Persistent CSFLs would not only disturb the dynamics of CSF circulation but could also lead to the occurrence of systemic positional headaches and dizziness and could further increase poor meningoencephalitis wound healing, even causing complications such as intracranial haemorrhages [32, 33]. Conservative treatment of CSFLs includes bed rest, increased fluid intake, simple analgesia and cephalexin [34]. Severe cases may require repositioning of the catheter, an epidural blood patch, purse-string sutures over the dura around the catheter [20] or even removal of the IDDS. Currently, based on our previous clinical experience, there was only one case of successful treatment of CSFLs without withdrawing IDDS. Preventing the occurrence of CSFLs is particularly important. From our study, we find preoperative target therapy and postoperative immunotherapy are risk factors associated with CSFLs after IDDS and external pump implantation.

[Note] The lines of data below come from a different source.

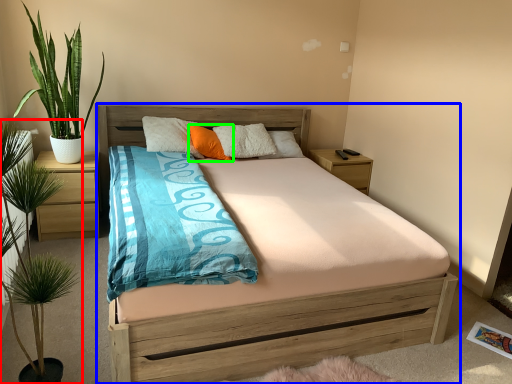 Question: Based on their relative distances, which object is farther from houseplant (highlighted by a red box)? Choose from bed (highlighted by a blue box) and pillow (highlighted by a green box).

Choices:
 (A) bed
 (B) pillow

Answer: (B) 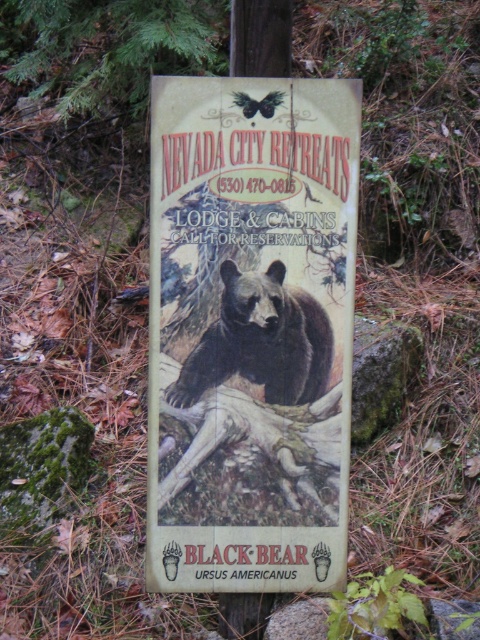 Question: Which object is closer to the camera taking this photo?

Choices:
 (A) wooden sign at center
 (B) wooden signboard at center

Answer: (B)

Question: In this image, where is wooden signboard at center located relative to brown fur bear at center?

Choices:
 (A) below
 (B) above

Answer: (B)

Question: Which of the following is the farthest from the observer?

Choices:
 (A) (279, 141)
 (B) (249, 280)

Answer: (B)

Question: Is wooden signboard at center positioned in front of brown fur bear at center?

Choices:
 (A) yes
 (B) no

Answer: (A)

Question: Among these objects, which one is nearest to the camera?

Choices:
 (A) wooden signboard at center
 (B) brown fur bear at center

Answer: (A)

Question: Is wooden signboard at center smaller than brown fur bear at center?

Choices:
 (A) no
 (B) yes

Answer: (A) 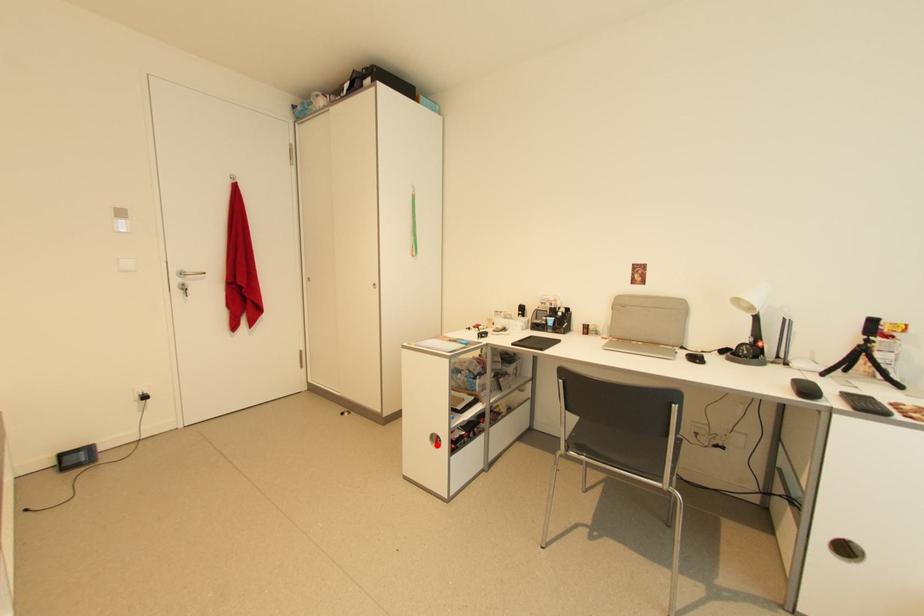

These data could aid physicians in developing treatment plans for those patients who have had preoperative target therapy and postoperative immunotherapy and are being considered for IDDS with an external pump. More research will ultimately be required to confirm whether our findings are supported and to aid in a search for possible mechanisms contributing to CSFLs.

This study was a single-centre retrospective study. To prevent the evolution of cancer therapy from effecting our outcomes, the study period was limited to 2 years. Therefore, the number of cases is relatively small. Large-sample multicentre studies may be required.

Conclusion

The results of this study suggest that preoperative targeted therapy and postoperative immunotherapy were associated with an increased postoperative CSFL rate in patients receiving an IDDS and external pump implantation. Moreover, CSFLs occurred earlier at the catheter's puncture site compared to the infusion port's location. Consequently, application of preoperative targeted therapy and postoperative immunotherapy in cancer pain patients who have an IDDS and external pump should be considered.